This modular design makes it easy to create networks of any size. For example, a small network for binary classification might look like:

# Create a network with:
# - 2 input features
# - 8 neurons in first hidden layer
# - 8 neurons in second hidden layer
# - 1 output neuron
model = MLP(nin=2, nouts=[8, 8, 1])

The architecture is visualized in Figure 2, showing how neurons are organized into layers and layers are connected to form the complete network.

Neural Network Architecture
Figure 2: Visualization of our neural network architecture showing multiple layers of neurons.

We can create deeper networks by adding more layers, as shown in Figure 3. Each additional layer allows the network to learn more complex features. Early layers typically learn simple patterns (like edges in images), while deeper layers combine these to recognize more complex patterns (like objects or concepts).

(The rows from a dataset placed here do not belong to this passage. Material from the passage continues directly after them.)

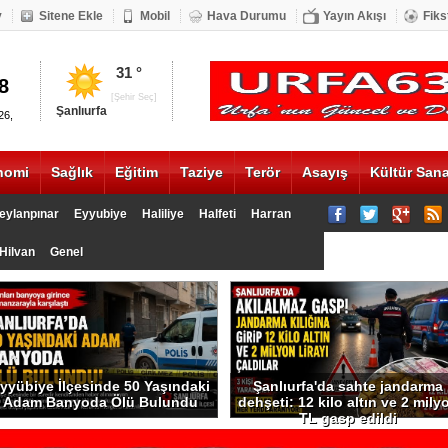
v
Sitene Ekle
Mobil
Hava Durumu
Yayın Akışı
Fiks
DOLAR
ALTIN
31 °
8
20.17
1335
[Şehir Seç]
Şanlıurfa
26,
nomi
Sağlık
Eğitim
Taziye
Terör
Asayış
Kültür Sana
eylanpınar
Eyyubiye
Haliliye
Halfeti
Harran
Hilvan
Genel
yyübiye İlçesinde 50 Yaşındaki
Şanlıurfa'da sahte jandarma
Adam Banyoda Ölü Bulundu
dehşeti: 12 kilo altın ve 2 mily
TL gasp edildi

Neural Network Architecture
Figure 3: A deeper neural network with multiple hidden layers, showing how layers can be stacked to increase model capacity.

Optimization and Training

To train our neural network, we need an optimizer that updates parameters based on gradients. Our SGD (Stochastic Gradient Descent) optimizer is remarkably simple:

class SGD:
    """
    Stochastic Gradient Descent optimizer.
    """

    def __init__(self, parameters, lr=0.01):
        self.parameters = parameters
        self.lr = lr

    def zero_grad(self):
        """Set all parameter gradients to zero."""
        for p in self.parameters:
            p.grad = 0

    def step(self):
        """
        Updates each parameter as: p = p - lr * p.grad
        """
        for p in self.parameters:
            p.data -= self.lr * p.grad

The optimizer stores references to model parameters, provides a method to zero gradients before each forward pass, and updates parameters using the gradient descent rule:

$$
\theta_{t+1} = \theta_t - \alpha \nabla_\theta L(\theta_t)
$$

where $\theta$ represents the parameters, $\alpha$ is the learning rate, and $\nabla_\theta L(\theta_t)$ is the gradient of the loss function with respect to the parameters.

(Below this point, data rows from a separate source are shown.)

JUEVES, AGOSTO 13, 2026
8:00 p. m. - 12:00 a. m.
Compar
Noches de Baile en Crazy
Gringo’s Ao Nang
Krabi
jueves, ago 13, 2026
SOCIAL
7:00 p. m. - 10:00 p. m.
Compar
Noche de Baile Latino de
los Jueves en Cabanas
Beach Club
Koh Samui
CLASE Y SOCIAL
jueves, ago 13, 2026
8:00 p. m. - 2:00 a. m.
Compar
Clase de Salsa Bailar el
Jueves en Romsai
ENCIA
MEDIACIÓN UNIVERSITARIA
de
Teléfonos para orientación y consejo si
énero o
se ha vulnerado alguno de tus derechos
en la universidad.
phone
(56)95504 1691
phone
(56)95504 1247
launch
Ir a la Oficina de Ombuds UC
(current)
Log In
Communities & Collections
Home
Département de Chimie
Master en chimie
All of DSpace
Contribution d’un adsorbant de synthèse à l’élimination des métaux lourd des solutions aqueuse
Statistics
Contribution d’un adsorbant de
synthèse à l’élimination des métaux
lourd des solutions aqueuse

While more sophisticated optimizers like Adam or RMSProp offer better convergence properties by adapting the learning rate for each parameter based on historical gradient information, SGD illustrates the core principle of gradient-based optimization.

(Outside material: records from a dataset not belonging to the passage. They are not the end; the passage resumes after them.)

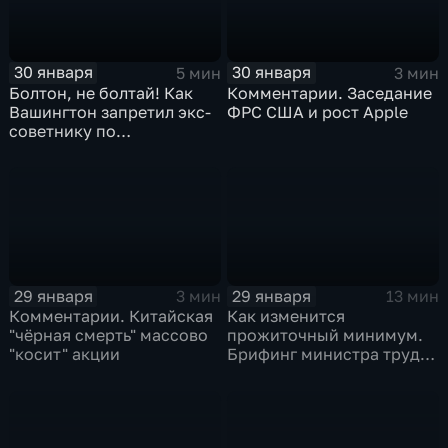
30 января
30 января
5 мин
3 мин
Болтон, не болтай! Как
Комментарии. Заседание
Вашингтон запретил экс-
ФРС США и рост Apple
советнику по
безопасности делиться
воспоминаниями
29 января
29 января
3 мин
13 мин
Комментарии. Китайская
Как изменится
"чёрная смерть" массово
прожиточный минимум.
"косит" акции
Брифинг министра труда
и соцзащиты Антона
Котякова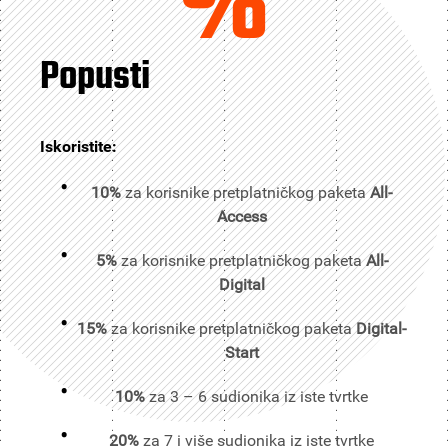
%
Popusti
Iskoristite:
10%
za korisnike pretplatničkog paketa
All-
Access
5%
za korisnike pretplatničkog paketa
All-
Digital
15%
za korisnike pretplatničkog paketa
Digital-
Start
10%
za 3 – 6 sudionika iz iste tvrtke
20%
za 7 i više sudionika iz iste tvrtke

The training process is encapsulated in the Trainer class, which handles data batching, forward and backward passes, parameter updates, and metric tracking:

import random
import matplotlib.pyplot as plt
from tinynn.engine import Value


class Trainer:
    def __init__(self, model, optimizer, loss_fn=None):
        self.model = model
        self.optimizer = optimizer
        self.loss_fn = loss_fn or self._mse_loss

        # Training history
        self.losses = []
        self.accuracies = []

    def _mse_loss(self, pred, target):
        """Mean squared error loss function."""
        return (pred - target) * (pred - target)

    def train(
        self, X, y, n_epochs=100, batch_size=32, verbose=True, early_stopping=True
    ):
        """
        Train the model on the given dataset.

        Args:
            X: Features (list or numpy array)
            y: Target values (list or numpy array)
            n_epochs: Number of training epochs
            batch_size: Mini-batch size
            verbose: Whether to print progress
            early_stopping: Whether to stop early on perfect accuracy

        Returns:
            Dictionary containing training history
        """
        print("Training neural network...")

        for epoch in range(n_epochs):
            # Track metrics for this epoch
            total_loss = 0.0
            correct = 0

            # Shuffle the data
            indices = list(range(len(X)))
            random.shuffle(indices)

            # Mini-batch training
            for start_idx in range(0, len(X), batch_size):
                end_idx = min(start_idx + batch_size, len(X))
                batch_indices = indices[start_idx:end_idx]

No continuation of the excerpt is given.